Amnesty also slammed the Iran-backed Houthi rebels for potential war crimes, including indiscriminate artillery shelling, enforced disappearances and death sentences against dissidents and members of the Bahai minority.
The rights group said it had documented 36 coalition air strikes since 2015 that appeared to have violated international law, adding that some may amount to war crimes. The documented attacks had killed 513 civilians, including at least 157 children, and wounded 379 others, according to Amnesty.
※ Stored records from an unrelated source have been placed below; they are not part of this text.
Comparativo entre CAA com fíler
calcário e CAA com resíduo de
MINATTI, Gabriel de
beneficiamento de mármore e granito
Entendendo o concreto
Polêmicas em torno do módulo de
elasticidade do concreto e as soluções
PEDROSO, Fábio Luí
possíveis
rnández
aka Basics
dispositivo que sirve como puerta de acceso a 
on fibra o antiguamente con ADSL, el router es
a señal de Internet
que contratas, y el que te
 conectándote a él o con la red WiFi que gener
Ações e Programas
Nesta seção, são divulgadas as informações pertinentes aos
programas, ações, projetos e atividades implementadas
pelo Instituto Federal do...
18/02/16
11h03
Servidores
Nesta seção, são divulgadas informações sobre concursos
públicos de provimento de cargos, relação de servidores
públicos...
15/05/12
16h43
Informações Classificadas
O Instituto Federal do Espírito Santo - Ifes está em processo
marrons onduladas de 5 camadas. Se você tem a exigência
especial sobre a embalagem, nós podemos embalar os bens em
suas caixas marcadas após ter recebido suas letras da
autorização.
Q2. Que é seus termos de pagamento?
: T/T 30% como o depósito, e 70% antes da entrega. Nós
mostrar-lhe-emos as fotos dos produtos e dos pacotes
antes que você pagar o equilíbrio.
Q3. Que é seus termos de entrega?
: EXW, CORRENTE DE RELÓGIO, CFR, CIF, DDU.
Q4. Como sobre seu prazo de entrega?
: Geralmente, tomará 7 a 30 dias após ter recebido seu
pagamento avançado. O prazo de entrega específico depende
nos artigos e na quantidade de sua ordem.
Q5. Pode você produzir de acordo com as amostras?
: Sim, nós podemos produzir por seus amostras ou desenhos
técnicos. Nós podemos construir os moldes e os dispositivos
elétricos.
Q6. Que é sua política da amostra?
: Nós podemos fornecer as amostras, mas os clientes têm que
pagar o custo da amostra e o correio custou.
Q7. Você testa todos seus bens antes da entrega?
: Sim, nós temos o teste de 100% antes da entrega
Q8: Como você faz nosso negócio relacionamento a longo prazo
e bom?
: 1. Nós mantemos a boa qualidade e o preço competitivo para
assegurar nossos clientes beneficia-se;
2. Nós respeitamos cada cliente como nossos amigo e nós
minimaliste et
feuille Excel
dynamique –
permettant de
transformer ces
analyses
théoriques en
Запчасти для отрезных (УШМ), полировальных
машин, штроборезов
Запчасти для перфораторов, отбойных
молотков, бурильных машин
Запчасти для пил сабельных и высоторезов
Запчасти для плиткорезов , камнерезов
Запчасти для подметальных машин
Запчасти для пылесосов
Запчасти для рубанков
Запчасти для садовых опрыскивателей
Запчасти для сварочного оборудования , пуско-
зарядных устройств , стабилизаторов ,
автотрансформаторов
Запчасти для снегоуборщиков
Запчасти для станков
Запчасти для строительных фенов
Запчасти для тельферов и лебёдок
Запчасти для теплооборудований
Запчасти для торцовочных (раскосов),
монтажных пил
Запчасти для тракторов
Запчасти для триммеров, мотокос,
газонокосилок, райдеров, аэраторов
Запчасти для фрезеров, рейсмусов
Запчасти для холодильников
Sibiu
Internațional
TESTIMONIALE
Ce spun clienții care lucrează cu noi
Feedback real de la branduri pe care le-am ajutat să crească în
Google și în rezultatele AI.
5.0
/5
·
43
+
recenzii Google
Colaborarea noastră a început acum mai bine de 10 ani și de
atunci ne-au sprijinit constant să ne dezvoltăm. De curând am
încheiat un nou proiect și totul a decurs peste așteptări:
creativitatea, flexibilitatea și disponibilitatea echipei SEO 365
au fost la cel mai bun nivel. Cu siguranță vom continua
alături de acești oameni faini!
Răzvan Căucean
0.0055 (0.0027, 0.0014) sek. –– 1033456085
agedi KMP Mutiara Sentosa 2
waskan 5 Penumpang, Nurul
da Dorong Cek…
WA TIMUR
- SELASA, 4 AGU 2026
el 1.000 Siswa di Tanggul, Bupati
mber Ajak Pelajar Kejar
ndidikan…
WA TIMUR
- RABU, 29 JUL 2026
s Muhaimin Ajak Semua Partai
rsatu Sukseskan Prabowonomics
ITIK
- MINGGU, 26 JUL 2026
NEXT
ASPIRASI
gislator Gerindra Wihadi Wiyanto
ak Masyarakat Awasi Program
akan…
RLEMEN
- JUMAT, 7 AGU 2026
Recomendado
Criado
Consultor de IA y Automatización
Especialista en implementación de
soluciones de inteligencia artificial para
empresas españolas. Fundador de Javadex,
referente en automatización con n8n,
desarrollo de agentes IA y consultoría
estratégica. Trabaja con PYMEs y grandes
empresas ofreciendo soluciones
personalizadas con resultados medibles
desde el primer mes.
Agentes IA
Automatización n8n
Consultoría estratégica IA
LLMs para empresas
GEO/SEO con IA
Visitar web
It said the Houthis and their allies had conducted arbitrary arrests and detentions of opponents, and that scores of men and women had been subjected to enforced disappearances and harsh sentences following unfair trails.
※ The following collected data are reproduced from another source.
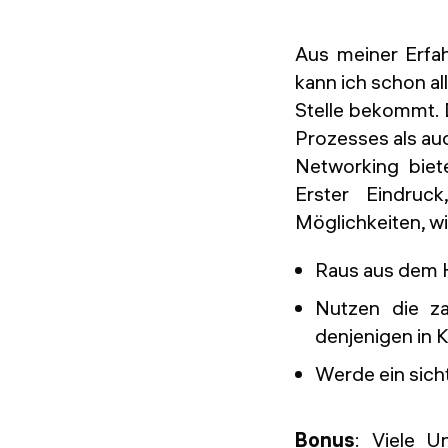
Aus meiner Erfa
kann ich schon all
Stelle bekommt. 
Prozesses als au
Networking biete
Erster Eindruck
Möglichkeiten, w
Raus aus dem 
Nutzen die za
denjenigen in K
Werde ein sicht
Bonus
: Viele U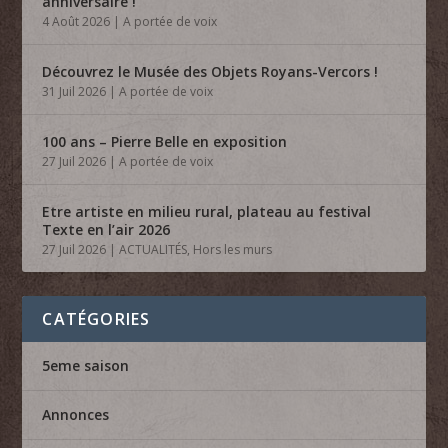
anniversaire !
4 Août 2026
|
A portée de voix
Découvrez le Musée des Objets Royans-Vercors !
31 Juil 2026
|
A portée de voix
100 ans – Pierre Belle en exposition
27 Juil 2026
|
A portée de voix
Etre artiste en milieu rural, plateau au festival
Texte en l’air 2026
27 Juil 2026
|
ACTUALITÉS
,
Hors les murs
CATÉGORIES
5eme saison
Annonces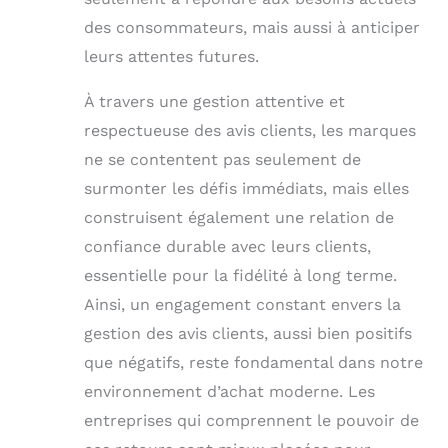
des consommateurs, mais aussi à anticiper
leurs attentes futures.
À travers une gestion attentive et
respectueuse des avis clients, les marques
ne se contentent pas seulement de
surmonter les défis immédiats, mais elles
construisent également une relation de
confiance durable avec leurs clients,
essentielle pour la fidélité à long terme.
Ainsi, un engagement constant envers la
gestion des avis clients, aussi bien positifs
que négatifs, reste fondamental dans notre
environnement d’achat moderne. Les
entreprises qui comprennent le pouvoir de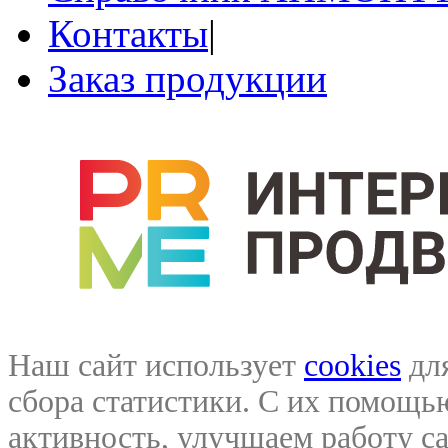
Контакты
|
Заказ продукции
Наш сайт использует
cookies
для
сбора статистики. С их помощ
активность, улучшаем работу са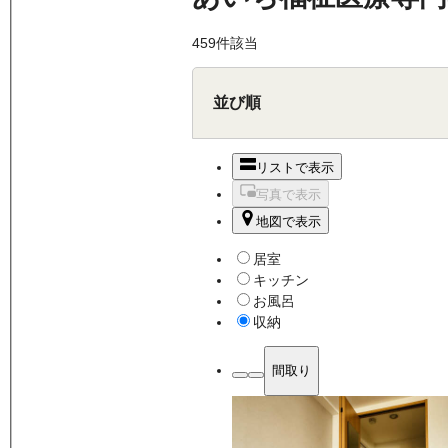
459
件該当
並び順
リストで表示
写真で表示
地図で表示
居室
キッチン
お風呂
収納
間取り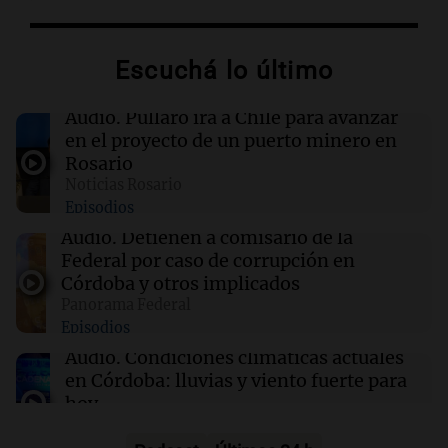
tren real
Escuchá lo último
08:56
Radioinforme 3 Rosario
Pullaro irá a Chile para avanzar en el proyecto
de un puerto minero en Rosario
Audio.
Pullaro irá a Chile para avanzar
en el proyecto de un puerto minero en
Rosario
08:55
El papa León XIV en Argentina
Noticias Rosario
La pizzería más antigua de Córdoba
Episodios
homenajeó a León XIV con una pizza
esculpida con su rostro
Audio.
Detienen a comisario de la
Federal por caso de corrupción en
Córdoba y otros implicados
08:49
Radioinforme 3 Rosario
Panorama Federal
"No podía denunciar a un compatriota": el
Episodios
dilema del Consulado tras encontrar a Micaela
en Brasil
Audio.
Condiciones climáticas actuales
en Córdoba: lluvias y viento fuerte para
hoy
Noticias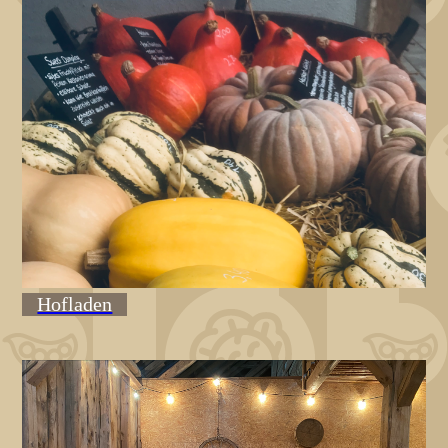
Hofladen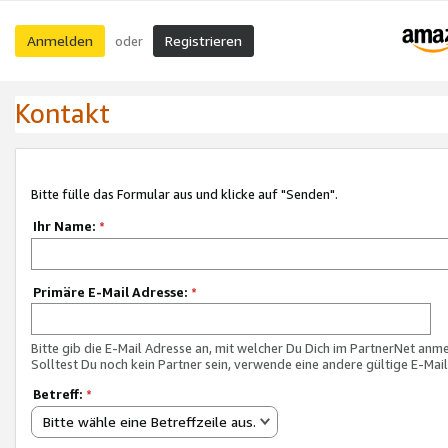
Anmelden
Registrieren
oder
Kontakt
Bitte fülle das Formular aus und klicke auf "Senden".
Ihr Name:
*
Primäre E-Mail Adresse:
*
Bitte gib die E-Mail Adresse an, mit welcher Du Dich im PartnerNet anme
Solltest Du noch kein Partner sein, verwende eine andere gültige E-Mai
Betreff:
*
Bitte wähle eine Betreffzeile aus.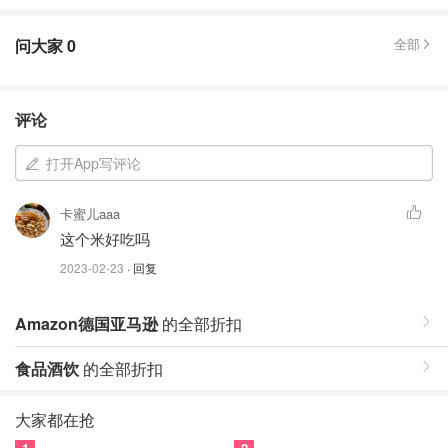
问大家
0
全部
评论
打开App写评论
卡蜜儿aaa
这个米好吃吗
2023-02-23
· 回复
Amazon德国亚马逊
的全部折扣
食品酒饮
的全部折扣
大家都在抢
Saudi Arabia and its allies have repeatedly denied allegations of war crimes and say their campaign is directed against Houthi fighters, and not civilians. The Houthi movement has also denied accusations of war crimes.
Coalition restrictions on aid deliveries
Amnesty said that as the conflict enters its fourth year it shows no real signs of abating and that all sides were impeding the delivery of humanitarian aid to at least 22.2 million people in need of assistance and more than one million suffering from suspected cases of cholera.
The rights group said that despite the loosening of a blockade on Yemeni ports imposed by the Saudi-led coalition, it continues to impose restrictions on aid and commercial imports of essential goods.
Two rights groups in France said on Friday they would take legal action against the French government unless it halts sales of weapons to Saudi Arabia and its ally the United Arab Emirates within two months.
Saudi Arabia's Crown Prince Mohammed bin Salman discussed the Yemen conflict with President Donald Trump this week during a visit to the United States.
Raytheon, Lockheed Martin arms used in Yemen
The Amnesty report includes details of a January 27, 2018 attack on the southern province of Taez that hit a family home three kilometres (two miles) away from the nearest military site.
The coalition used a GBU-12 laser-guided bomb, weighing 500 pounds, manufactured in the US by Lockheed, according to Amnesty.
All six family members were killed or wounded.
In August 2017, an overnight attack by the Saudi Arabia-led coalition on a residential neighbourhood in the capital, Sanaa, killed 16 civilians and injured 17 others; the majority of the dead and injured were children. In that incident, too, Amnesty International concluded that a US bomb manufactured by Raytheon had been used against a civilian home.
Saudi Arabia and members of its military coalition were blacklisted by the UN last year for the maiming and killing of children.